Happy Anniversary, my love
I canNOT believe I almost let this day go by without notice. How could I be so forgetful? Wow. I’m usually the one who remembers every significant day, every anniversary, birthday, “first-time-I-ever” whatevered. But today, I’ll admit. I forgot. And I am ashamed. Had I not read your sweet “Happy Anniversary” e-mail, this special day might have slipped by like any other.
It seems like we’ve been together forever, but I know that it has only been three (maybe four?) years. I can’t remember life before you. No. That’s a lie. I do remember it. It pretty much sucked. I was missing out on so much before you. You broadened my horizons and taught me to like so many new things that I would never have found without you. From the start, I could turn to when I was lonely, sad, and even when I was bored. Today, you are still, always there for me. Ever faithful and reliable.
I remember when we first met, we spent SO much time together. I loved how you greeted me when I walked through my door after a long day at wotk, the sound of your voice was so inviting and cheerful. We spent many a late night together too, and sometimes I would curse you when I awoke the next morning to go to work. It seemed I was addicted to you, and I know you were turned on too. You were always ready for me. Shoot. I don’t think I could even turn you off. Is that possible?

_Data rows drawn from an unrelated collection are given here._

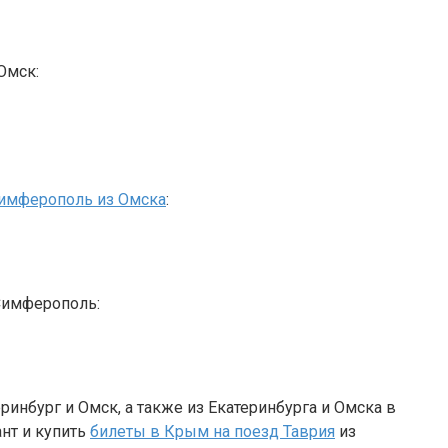
Омск:
Симферополь из Омска
:
Симферополь:
ринбург и Омск, а также из Екатеринбурга и Омска в
нт и купить
билеты в Крым на поезд Таврия
из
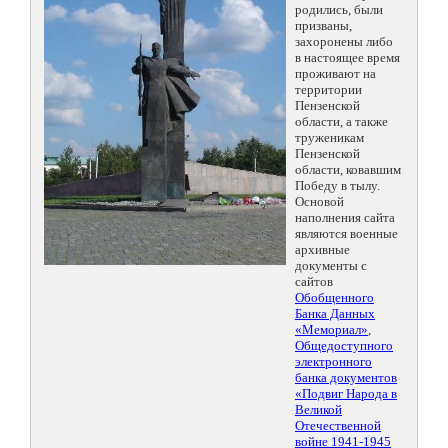
родились, были
призваны,
захоронены либо
в настоящее время
проживают на
территории
Пензенской
области, а также
труженикам
Пензенской
области, ковавшим
Победу в тылу.
Основой
наполнения сайта
являются военные
архивные
документы с
сайтов
Обобщенного
Банка Данных
«Мемориал»
,
Общедоступного
электронного
банка документов
«Подвиг Народа в
Великой
Отечественной
войне 1941-1945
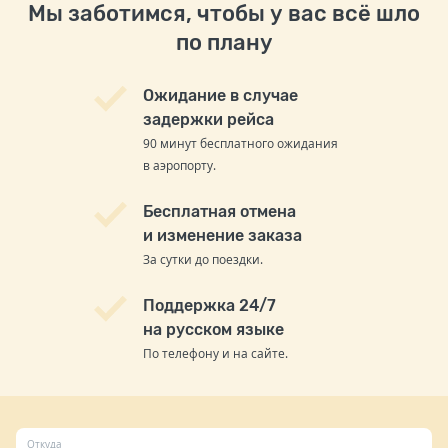
Мы заботимся, чтобы у вас всё шло
по плану
Ожидание в случае
задержки рейса
90 минут бесплатного ожидания
в аэропорту.
Бесплатная отмена
и изменение заказа
За сутки до поездки.
Поддержка 24/7
на русском языке
По телефону и на сайте.
Откуда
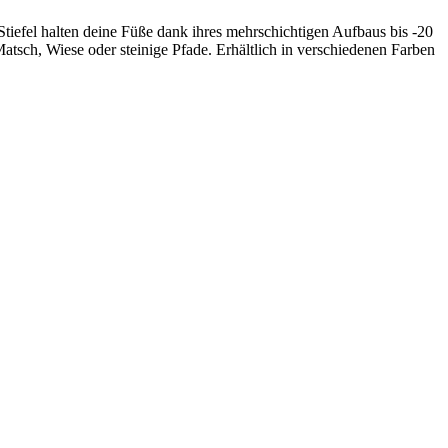
Stiefel halten deine Füße dank ihres mehrschichtigen Aufbaus bis -20
atsch, Wiese oder steinige Pfade. Erhältlich in verschiedenen Farben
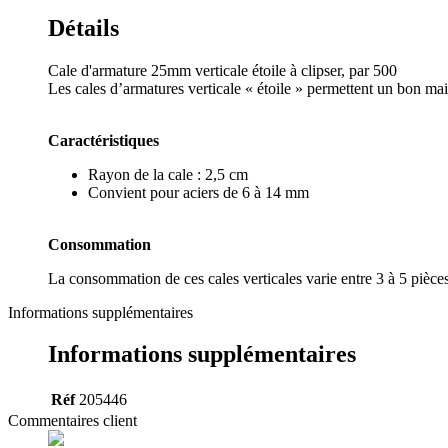
Détails
Cale d'armature 25mm verticale étoile à clipser, par 500
Les cales d’armatures verticale « étoile » permettent un bon mai
Caractéristiques
Rayon de la cale : 2,5 cm
Convient pour aciers de 6 à 14 mm
Consommation
La consommation de ces cales verticales varie entre 3 à 5 pièces
Informations supplémentaires
Informations supplémentaires
Réf
205446
Commentaires client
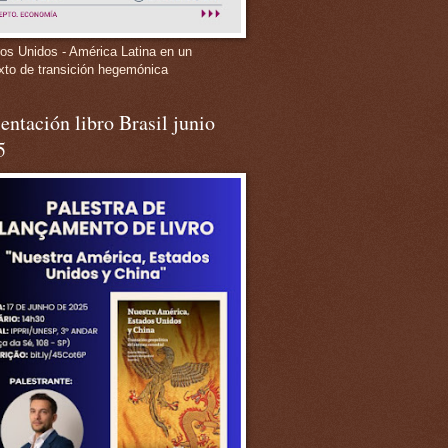
os Unidos - América Latina en un
xto de transición hegemónica
entación libro Brasil junio
5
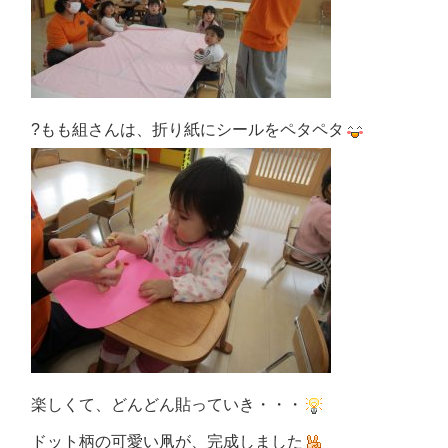
?もも組さんは、折り紙にシールをペタペタ
楽しくて、どんどん貼っていき・・・
ドット柄の可愛い凧が、完成しました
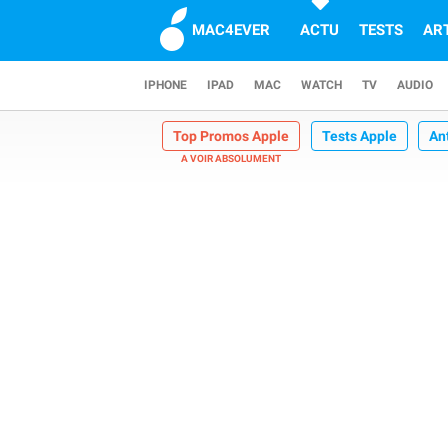
MAC4EVER
ACTU
TESTS
AR
IPHONE
IPAD
MAC
WATCH
TV
AUDIO
Top Promos Apple
Tests Apple
An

My sweet, adorable one. Thank you for reminding me (by automated e-mail…so what?) of the day you came into my life. To you I say, “kiss kiss sweet nothing mushy mushy, my little schmoopsie-kins.”
so clever. i almost thought you were writing about matte. but then i realized i felt the same way about my time-warner dvr. it loves me so much it remembers my favorites. now i will never miss another episode of antm!
You are too funny. I feel the same way about my TiVo though. It’s so hard to imagine life without it now.
Ohh, how I Love my TiVo! always dependable, and attentive to my every viewing need!
Sorry, but I DON’T remember life without TiVo. It must have been so shallow, so chaotic, so empty.